The other thing I think Mr Wright has been doing is subsisting on a non-stop auditory diet of New Wave Of British Heavy Metal music, played loud and proud as he works his way through a massive library of heroic fantasy fiction from the likes of Robert E. Howard and Michael Moorcock. The opening bars of ‘From The Hills To The Halls’ that launch ‘The Colony Slain’ are dripping with swagger and majesty, and could frankly be equally heralding either the arrival of Iron Maiden on stage at The Hammeo as an oiled up eighties Schwarzenegger as he crushed bejewelled thrones beneath his sandalled feet on the screen of your local cinema. That same NWOBHM sensibility runs throughout ‘Taken To The Tower’, all pounding drums, thunderous bass, and twin guitar interplay to accompany the ongoing tale of swords and sorcery that makes up the lyrical theme of the album as a whole. ‘The Trial of Blackwynn Chaise’, surely a character in ‘Game of Thrones’ follows, complete with lyrics of confessions gained on the rack, and a howling female vocal that sounds like the it has escaped from the dark side of the moon, or maybe some other great gig in the sky, adding some Prog pomp into the mix, a style that comes out in the gentle harmonised vocals found in the middle of ‘In Dreams We Die’, sandwiched between neck wrecking riffs that practically demand studded leather gloved fists to punch the air.

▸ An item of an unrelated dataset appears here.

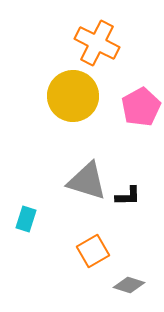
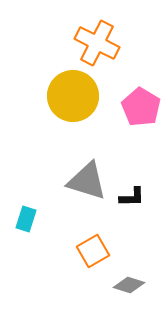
pink pentagon: rotated 12 degrees counterclockwise
black L-shape: moved 4 px right, 1 px down
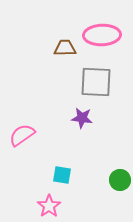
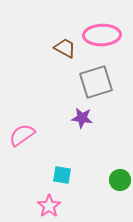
brown trapezoid: rotated 30 degrees clockwise
gray square: rotated 20 degrees counterclockwise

Whilst the first album was threaded through with the sort of down-tuned riffage that any true fan of Iommi would insist upon, in ‘The Colony Slain’ the band explores a wider range of sounds: ‘Beyond The Westward Path’ veers towards the Dungeons and Dragons Power of Blind Guardian; ‘The Walls Have Ears’ has the bass gallop of early Maiden; and ‘To Seal A Mountain’ almost verges at the edge of Manowar for sheer theatricality, without falling into the trap of parody that puts me off listening to those particular true metal furry cod-piece wearers. By the time the album closes with the title track ‘The Colony Slain’, it is obvious that Age Of Taurus have undergone an evolution in style over their hiatus. No longer are they just the Candlemass devotees that some who heard their first album considered them. Instead they have absorbed and assimilated a wide range of influences, from mystical seventies Prog and hard rock to the early NWOBHM sounds of Angel Witch, and rather than thinking of them as flare wearing doomsters, it is equally easy to imagine them now planting high top sneakers out of which grow drainpipe jeans atop the stage front monitors as they launch an imaginary fusillade into the audience from their guitars. With this new album, new line up, and evolved style, ‘Age Of Taurus’ will be garnering fans from across the metal spectrum, and I can only hope this release will lead to a matching tour, new found popularity, and less of a gap between releases as it is pretty damn good and I want more.